I’m not sure which type of liquid or broth (called ‘dashi’ in Japan) to use for miso soup. Help!

Relax. Miso is so easy. You can use water, chicken, beef, seafood or vegan broth as your base liquid for Miso Soup. To make a traditional dashi, which has special seasoning, it’s still super easy. Dashi can be made easily by using “dashi packets” or “granule dashi” that are sold in stores carrying Asian foods.

I’ve purchased instant miso soup but I’m not sure how to make it.

We offer two different varieties of instant miso soup. One has miso and ingredients in separate packets, and the other has miso and ingredients together in a packet. You can pour the contents of the packets into a cup, no matter which variety you’ve purchased. All you have to do is to add hot water, and it is done. Miso may stay on the bottom, so be sure to stir well. Some of our products may come with other ingredients such as dried leeks in separate packet. Please add them into a cup to enjoy, if you like. You might also choose to add chopped scallions for extra flavor.

How much salt content does one bowl of miso soup have?

The average salt content of miso is about 10% of its total volume. One bowl of miso soup has 1.3-1.6g of salt.

If I eat miso soup every morning, as is traditional in Japan, is that too much sodium in my diet?

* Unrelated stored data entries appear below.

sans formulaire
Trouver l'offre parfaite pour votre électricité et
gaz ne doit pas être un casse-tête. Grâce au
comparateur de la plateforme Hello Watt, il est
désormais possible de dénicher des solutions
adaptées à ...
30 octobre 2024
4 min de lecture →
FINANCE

Here is an answer from Consumer Reports News: “Miso, the main ingredient in that cloudy broth you may have had in Japanese restaurants, is relatively high in sodium, with about 630 milligrams per tablespoon. So if you are prone to high blood pressure, you might want to use the ingredient in moderation. But miso has a number of benefits that can make it part of a healthy diet, even if you are watching your blood pressure.”

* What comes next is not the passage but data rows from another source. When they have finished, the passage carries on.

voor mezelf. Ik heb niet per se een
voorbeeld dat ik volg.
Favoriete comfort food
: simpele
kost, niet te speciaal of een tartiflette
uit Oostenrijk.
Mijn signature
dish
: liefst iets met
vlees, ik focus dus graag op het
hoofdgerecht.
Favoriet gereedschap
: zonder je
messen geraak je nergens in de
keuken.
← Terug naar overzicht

So, what are those other health benefits Consumer Reports News references in the above answer?

From Consumer Reports News: “For one, miso, which is made from fermented soybeans plus salt and possibly rice or other grains, adds not only a salty flavor but a rich, savory, almost meaty taste that the Japanese call umami. That taste is common in full-fat dairy products, cooked meats, mushrooms, salmon, and other foods. So using miso can let you cut back on the salt and fat you add to your cooking while enhancing flavor.

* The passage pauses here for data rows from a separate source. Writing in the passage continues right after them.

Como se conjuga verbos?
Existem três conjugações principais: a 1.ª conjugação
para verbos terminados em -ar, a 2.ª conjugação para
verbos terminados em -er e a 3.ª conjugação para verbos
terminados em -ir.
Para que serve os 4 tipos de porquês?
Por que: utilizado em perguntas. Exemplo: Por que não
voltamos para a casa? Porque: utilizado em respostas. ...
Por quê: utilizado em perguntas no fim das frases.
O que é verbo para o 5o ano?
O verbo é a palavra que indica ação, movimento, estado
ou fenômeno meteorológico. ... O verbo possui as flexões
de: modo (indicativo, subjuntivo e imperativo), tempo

Miso has other proven or possible health benefits, too. For one, the fermentation process not only adds flavor but also turns the ingredient into a probiotic, meaning that it’s full of potentially good bacteria. Growing research shows that probiotics can help maintain good digestive health. (But since high temperatures kill probiotics, it’s best to add miso as a finishing ingredient near the end of your cooking. Luckily, that’s how miso is often used in recipes.)

What is shio koji?

Shio koji is a mixture of malted rice (koji), salt (shio) and water used in Japan for centuries as a seasoning or ingredient.

Where could I purchase Hikari Miso products?

Please contact us through our Contact Form to find a store near you that carries our Hikari Miso products.

How do you select and manage suppliers?

Supply of soybeans are made by the contracted farmers and processors just focusing on food- grade NON-GMO soybeans. Farm field and processing facilities for soybeans and rice are audited by Hikari Miso food safety management protocol.

One of the management methods of non-genetically modified agricultural crops is generally IP handling system (Identity Preserved Handling.) IP handling system is the method of differentiating commodities, requiring that strict separation, from overseas farms to Japanese food manufacturer to prevent contamination at each stage of production and distribution. The certification is necessary as a proof.

Even this IP handling system is operated, it is not possible that we are sure that there is no “unintended contamination” at a distribution stage. That is why we employ the direct system where we containerize soybeans which are harvested at contract farms at collecting/ sorting factories and receive the containers directly at our factories. Even in this case, all documents such as seed certification, producer/ supplier certification, container transportation certification and distribution channel instruction are necessary.